If you ever hear me unsure if something will work out (outside of professional work opinions), it’s usually because being an eternal optimist can drive people crazy. I believe in seeing the best in people and believing in what will happen. Sometimes I hide this to commiserate with people so they like me more. I wish I didn’t do this.

  • I’m super obsessive

I literally have to limit myself on Netflix because I can binge like nobody’s business. I become emotionally invested in shows and feel out of sorts in my real life thinking about plot lines in a show. It happens with books sometimes, too. Usually I can walk away and give myself space. Usually.

  • I am not polished

Don’t watch me try to eat or get out of a car in a skirt. Isn’t there a saying about putting lipstick on a pig? I feel like that. I can look carefully assembled, but really I’m just a slob.

  • I am goofy

What can I say? I’m a silly billy. Prone to dance and sing in public, it’s likely I’ll embarrass you at some point when we’re together. I also make a lot of weird jokes that people miss and think I’m serious. As I mentioned, I’m a poor communicator.

  • I am smart

I was raised by a mother who never let me think I was smart so to this day I’m still surprised when sometimes tells me I’m smart. Let’s be clear – I’m not Harvard smart. I stopped at Organic Chemistry because it got too complicated. My main skills are information retention. If you know me and read this and think I’m an idiot, you’re not wrong. Brains can’t help with my lack of common sense or strangeness.

Upon re-reading I want to point out my mom was careful so I didn’t become a precocious know-it-all and drive everyone crazy.

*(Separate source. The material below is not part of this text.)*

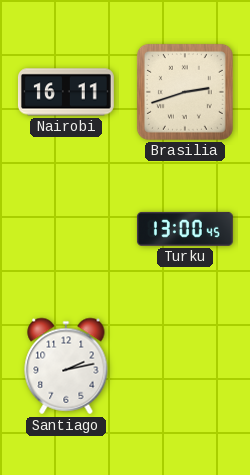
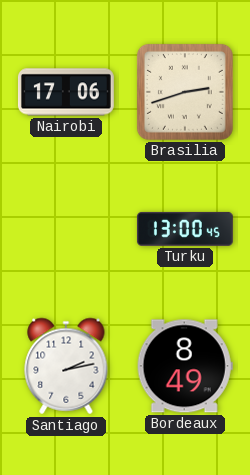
Nairobi: 16:11 -> 17:06
Bordeaux: none -> 8:49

Thanks to her diligence, I wasn’t a complete know-it-all.

  • I’m an oversharer

Few things bring me more joy than when people ask about me, especially after clarifying they’re not trying to be too intrusive. I don’t think I have anything in my life I will not freely discuss in any situation. I thrive on sharing too much. Be careful what you ask for.

  • I’m a good arguer

So yes, I hate to fight and will likely end up in tears myself, but usually I’m too stubborn to give up. It used to drive my mom crazy how I could basically win an argument because I could wear the other person down. Twice I won debates in high school with minimal research on my end just because of my passion. Seriously.

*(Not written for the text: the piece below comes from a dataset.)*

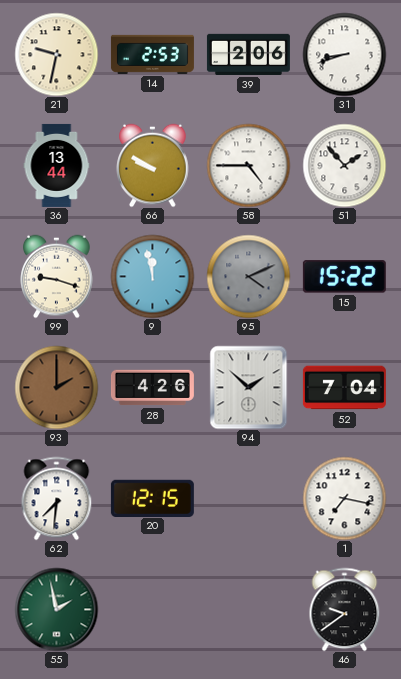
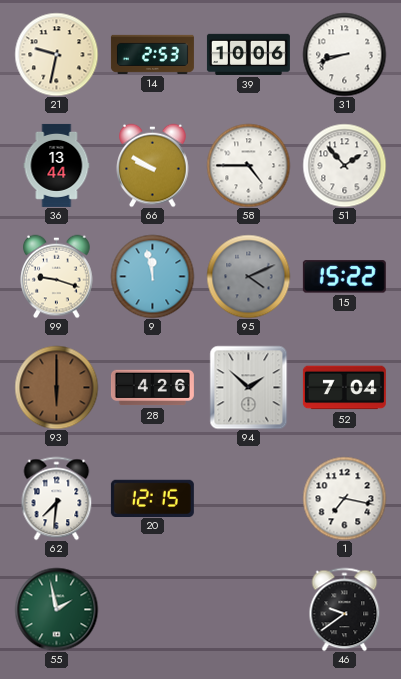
39: 2:06 -> 10:06
93: 2:00 -> 6:00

  • I’m always trying to do my best

This site is called Seemingly Good Ideas because I make a lot of stupid choices, but at the end of the day it’s because I’m trying to do the best I can. I’m just a human, that’s all.

  • I’m a work in progress

I’m not going to accomplish everything I want overnight and this path has shown that the self improvement and progress is worth it. I hope until the day I die I consider myself a work in progress because there’s always room to grow.

#Dedicate28

This annoying habit of theming my birthdays began three birthdays ago at age 25, after a trip to Ireland woke me up. At the time, I thought I had it all figured out. Now I know that was just the beginning of my transformation.

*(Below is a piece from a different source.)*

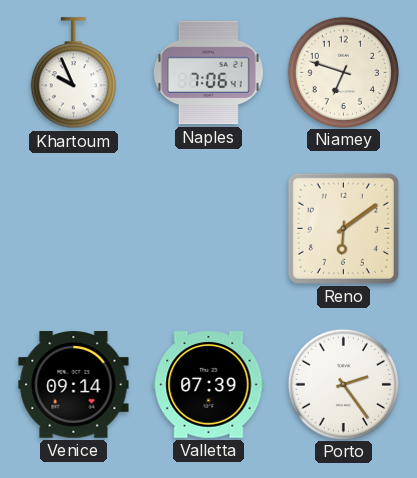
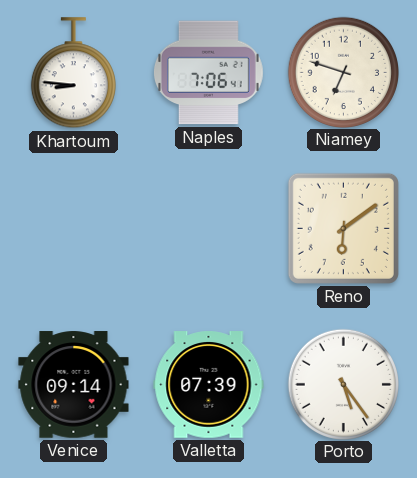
Khartoum: 9:56 -> 8:46
Porto: 2:24 -> 5:24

#QuarterLifeChelsea began with a full month of celebrations and a dedication to living as  God called me. Also just living my life in general instead of hiding from it out of fear. I initially believed 25 would be about stability. I lived in a duplex and had a car payment, steady job, and a dog. It seemed like I had my life in order.

Following God, I’ll remind you, usually means we don’t actually have it figured out. Soon it became apparent I needed to leave my job and the perfect opportunity opened up to take me to Buffalo with my family. Then a month after that my dog was killed and I was living with my parents. #Ridiculous26 began with pink hair, a nose piercing, and a new tattoo. I took the lessons I learned from Ireland and my growing trust in God and just really went for it.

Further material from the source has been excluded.